• **Extracted page text data**

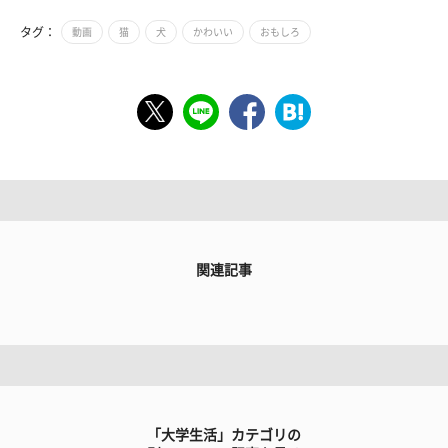
タグ：
動画
猫
犬
かわいい
おもしろ
関連記事
「大学生活」カテゴリの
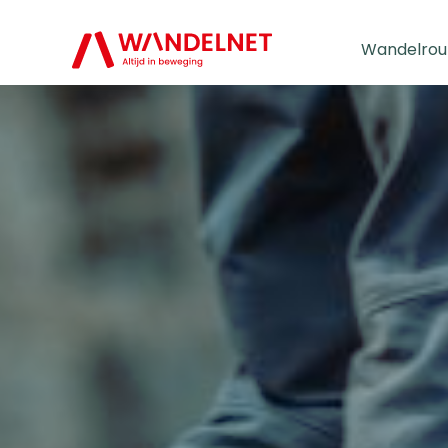
Wandelrou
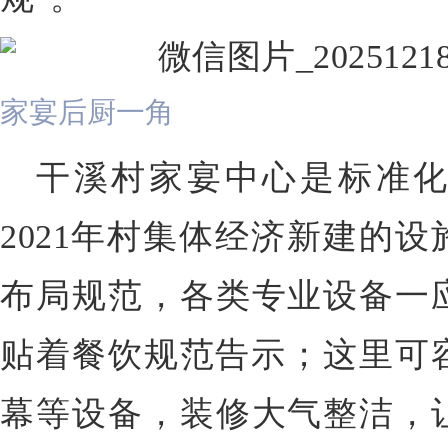
家宴后厨一角
干溪村家宴中心是标准
2021年村集体经济新建的
布局规范，各类专业设备一
贴着餐饮规范告示；这里可容
幕等设备，装修大气整洁，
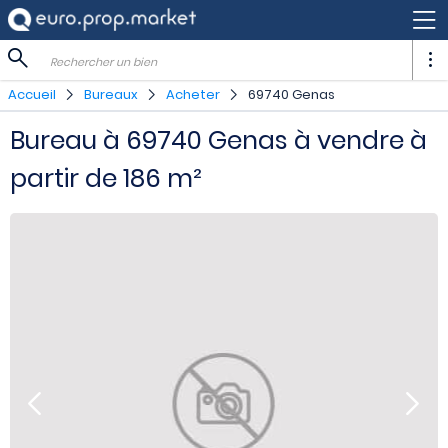
Rechercher un bien
Accueil
Bureaux
Acheter
69740 Genas
Bureau à 69740 Genas à vendre à
partir de 186 m²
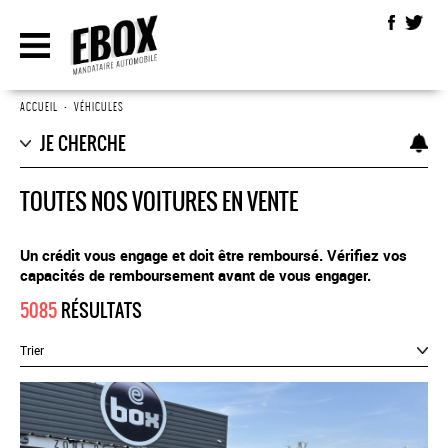
ACCUEIL
•
VÉHICULES
JE CHERCHE
TOUTES NOS VOITURES EN VENTE
Un crédit vous engage et doit être remboursé. Vérifiez vos
capacités de remboursement avant de vous engager.
5085
RÉSULTATS
Trier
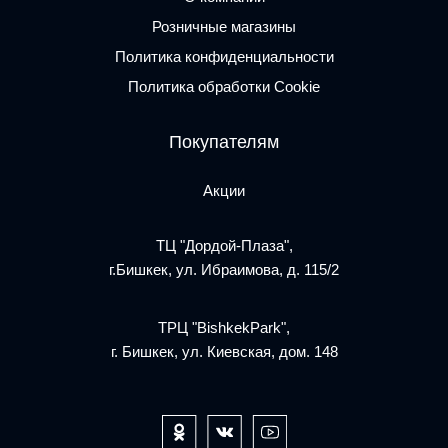
Розничные магазины
Политика конфиденциальности
Политика обработки Cookie
Покупателям
Акции
ТЦ "Дордой-Плаза",
г.Бишкек, ул. Ибраимова, д. 115/2
ТРЦ "BishkekPark",
г. Бишкек, ул. Киевская, дом. 148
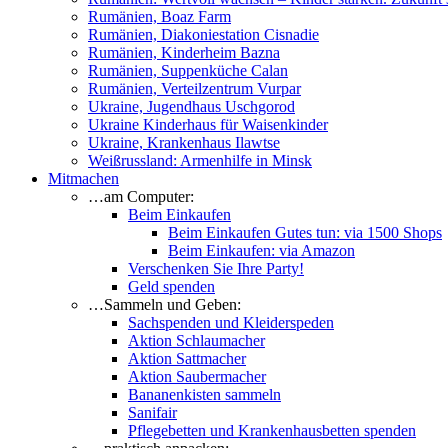
Rumänien, Boaz Farm
Rumänien, Diakoniestation Cisnadie
Rumänien, Kinderheim Bazna
Rumänien, Suppenküche Calan
Rumänien, Verteilzentrum Vurpar
Ukraine, Jugendhaus Uschgorod
Ukraine Kinderhaus für Waisenkinder
Ukraine, Krankenhaus Ilawtse
Weißrussland: Armenhilfe in Minsk
Mitmachen
…am Computer:
Beim Einkaufen
Beim Einkaufen Gutes tun: via 1500 Shops
Beim Einkaufen: via Amazon
Verschenken Sie Ihre Party!
Geld spenden
…Sammeln und Geben:
Sachspenden und Kleiderspeden
Aktion Schlaumacher
Aktion Sattmacher
Aktion Saubermacher
Bananenkisten sammeln
Sanifair
Pflegebetten und Krankenhausbetten spenden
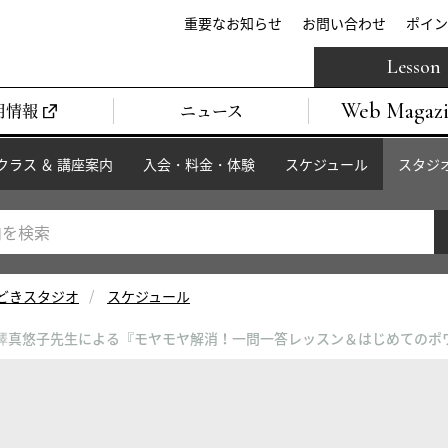
重要なお知らせ
お問い合わせ
ポイン
Lesson
Web Magaz
用情報
ニュース
クラス ＆ 講座案内
入会・料金・体験
スケジュール
スタジ
どきスタジオ
スケジュール
) 樺澤真悠子先生による『モヤモヤ解消！一問一答レッスン＆はじめてのポワ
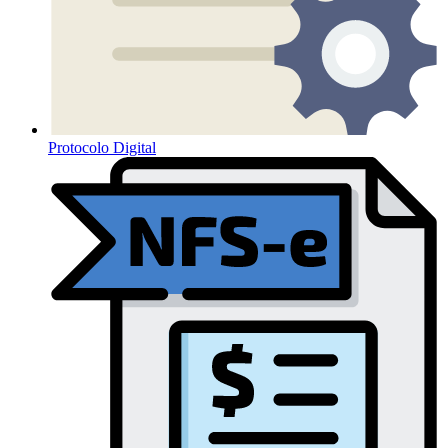
Protocolo Digital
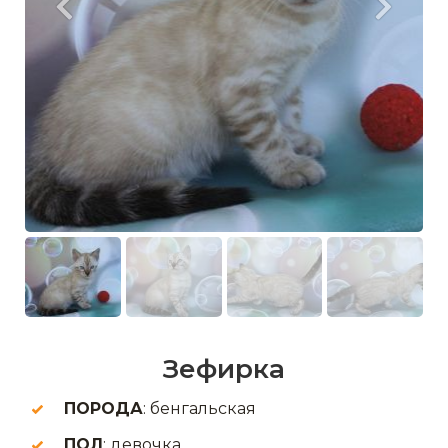
Зефирка
ПОРОДА
: бенгальская
ПОЛ
: девочка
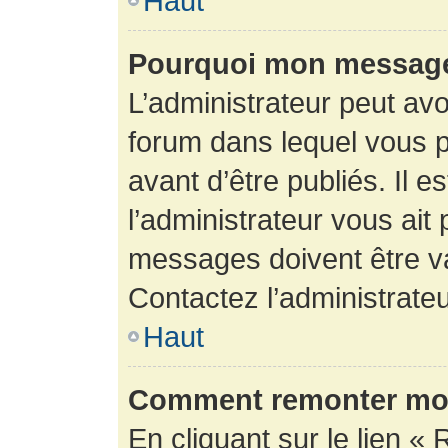
Haut
Pourquoi mon message 
L’administrateur peut av
forum dans lequel vous p
avant d’être publiés. Il e
l’administrateur vous ait
messages doivent être va
Contactez l’administrateu
Haut
Comment remonter mon
En cliquant sur le lien « 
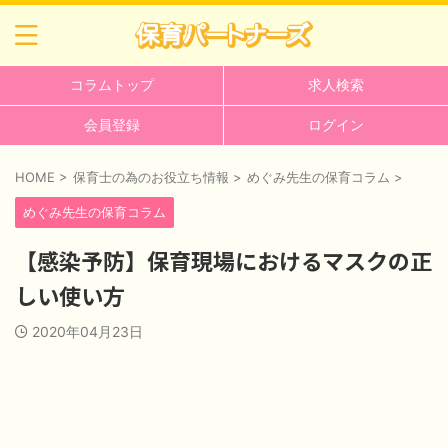
コラムトップ
求人検索
会員登録
ログイン
HOME
>
保育士の為のお役立ち情報
>
めぐみ先生の保育コラム
>
めぐみ先生の保育コラム
【感染予防】保育現場におけるマスクの正
しい使い方
2020年04月23日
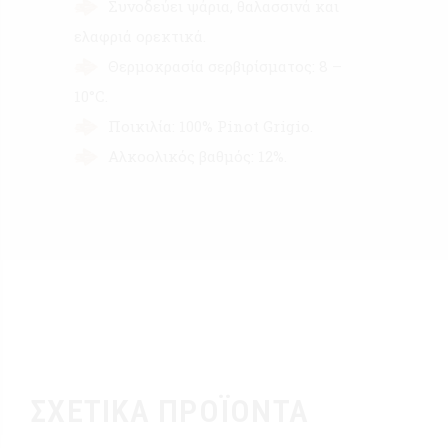
Συνοδεύει ψάρια, θαλασσινά και
ελαφριά ορεκτικά.
Θερμοκρασία σερβιρίσματος: 8 –
10°C.
Ποικιλία: 100% Pinot Grigio.
Αλκοολικός βαθμός: 12%.
ΣΧΕΤΙΚΆ ΠΡΟΪΌΝΤΑ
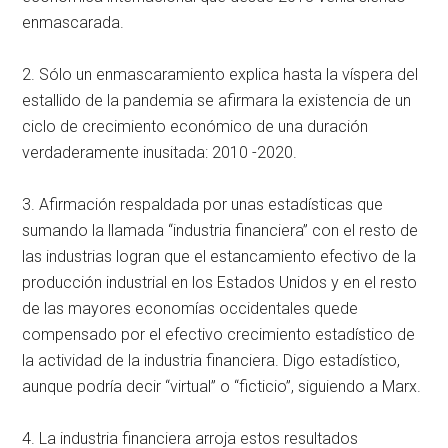
enmascarada.
2. Sólo un enmascaramiento explica hasta la víspera del
estallido de la pandemia se afirmara la existencia de un
ciclo de crecimiento económico de una duración
verdaderamente inusitada: 2010 -2020.
3. Afirmación respaldada por unas estadísticas que
sumando la llamada “industria financiera” con el resto de
las industrias logran que el estancamiento efectivo de la
producción industrial en los Estados Unidos y en el resto
de las mayores economías occidentales quede
compensado por el efectivo crecimiento estadístico de
la actividad de la industria financiera. Digo estadístico,
aunque podría decir “virtual” o “ficticio”, siguiendo a Marx.
4. La industria financiera arroja estos resultados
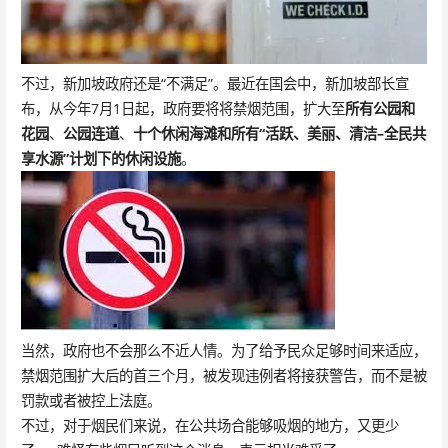
不过，新加坡政府还是“不满足”。最近在国会中，新加坡部长宣
布，从今年7月1日起，政府要将将禁烟范围，扩大至
所有公园和
花园
、
公园连道
、
十个休闲海滩和所有“活跃、美丽、清洁–全民共
享水源”计划下的休闲设施
。
当然，政府也不会那么不近人情。为了给予民众足够时间来适应，
禁烟范围扩大后的首三个月，被发现违例者将接获警告，而不是被
罚款或者被控上法庭。
不过，对于烟民们来说，在公共场合能够吸烟的地方，又更少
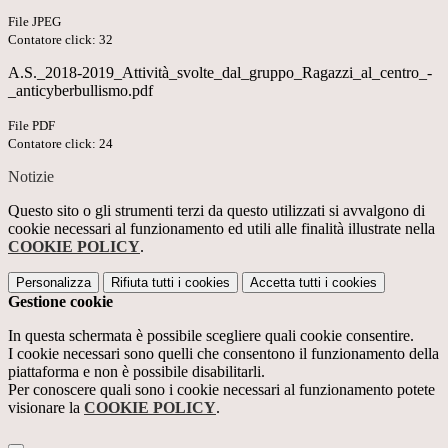
File JPEG
Contatore click: 32
A.S._2018-2019_Attività_svolte_dal_gruppo_Ragazzi_al_centro_-
_anticyberbullismo.pdf
File PDF
Contatore click: 24
Notizie
Questo sito o gli strumenti terzi da questo utilizzati si avvalgono di
cookie necessari al funzionamento ed utili alle finalità illustrate nella
COOKIE POLICY
.
Personalizza
Rifiuta tutti
i cookies
Accetta tutti
i cookies
Gestione cookie
In questa schermata è possibile scegliere quali cookie consentire.
I cookie necessari sono quelli che consentono il funzionamento della
piattaforma e non è possibile disabilitarli.
Per conoscere quali sono i cookie necessari al funzionamento potete
visionare la
COOKIE POLICY
.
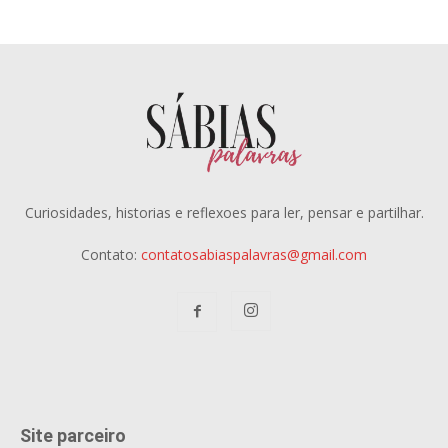
Curiosidades, historias e reflexoes para ler, pensar e partilhar.
Contato:
contatosabiaspalavras@gmail.com
Site parceiro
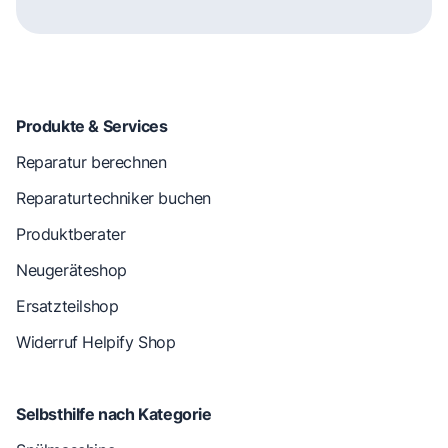
Produkte & Services
Reparatur berechnen
Reparaturtechniker buchen
Produktberater
Neugeräteshop
Ersatzteilshop
Widerruf Helpify Shop
Selbsthilfe nach Kategorie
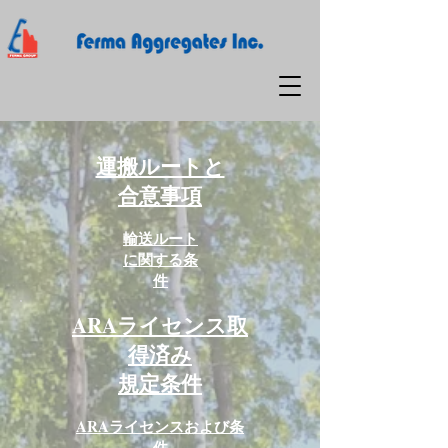
運搬ルートと
合意事項
輸送ルート
に関する条
件
ARAライセンス取
得済み
規定条件
ARAライセンスおよび条
件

• **DIRECTIONS**
Only the lines from the start of the records to the one containing "Pflegebetten und Krankenhausbetten spenden" should be repeated, exactly and with both ends kept; drop any pictures.

• **SOLUTION FOR THIS PROBLEM**
タグ：
動画
猫
犬
かわいい
おもしろ
関連記事
「大学生活」カテゴリの
Wandelrou
家宴后厨一角
干溪村家宴中心是标准
2021年村集体经济新建的
布局规范，各类专业设备一
贴着餐饮规范告示；这里可容
幕等设备，装修大气整洁，
Rechercher un bien
Accueil
Bureaux
Acheter
69740 Genas
Bureau à 69740 Genas à vendre à
partir de 186 m²
ACCUEIL
•
VÉHICULES
JE CHERCHE
TOUTES NOS VOITURES EN VENTE
Un crédit vous engage et doit être remboursé. Vérifiez vos
capacités de remboursement avant de vous engager.
5085
RÉSULTATS
Trier
Розничные магазины
Политика конфиденциальности
Политика обработки Cookie
Покупателям
Акции
ТЦ "Дордой-Плаза",
г.Бишкек, ул. Ибраимова, д. 115/2
ТРЦ "BishkekPark",
г. Бишкек, ул. Киевская, дом. 148
Rumänien, Boaz Farm
Rumänien, Diakoniestation Cisnadie
Rumänien, Kinderheim Bazna
Rumänien, Suppenküche Calan
Rumänien, Verteilzentrum Vurpar
Ukraine, Jugendhaus Uschgorod
Ukraine Kinderhaus für Waisenkinder
Ukraine, Krankenhaus Ilawtse
Weißrussland: Armenhilfe in Minsk
Mitmachen
…am Computer:
Beim Einkaufen
Beim Einkaufen Gutes tun: via 1500 Shops
Beim Einkaufen: via Amazon
Verschenken Sie Ihre Party!
Geld spenden
…Sammeln und Geben:
Sachspenden und Kleiderspeden
Aktion Schlaumacher
Aktion Sattmacher
Aktion Saubermacher
Bananenkisten sammeln
Sanifair
Pflegebetten und Krankenhausbetten spenden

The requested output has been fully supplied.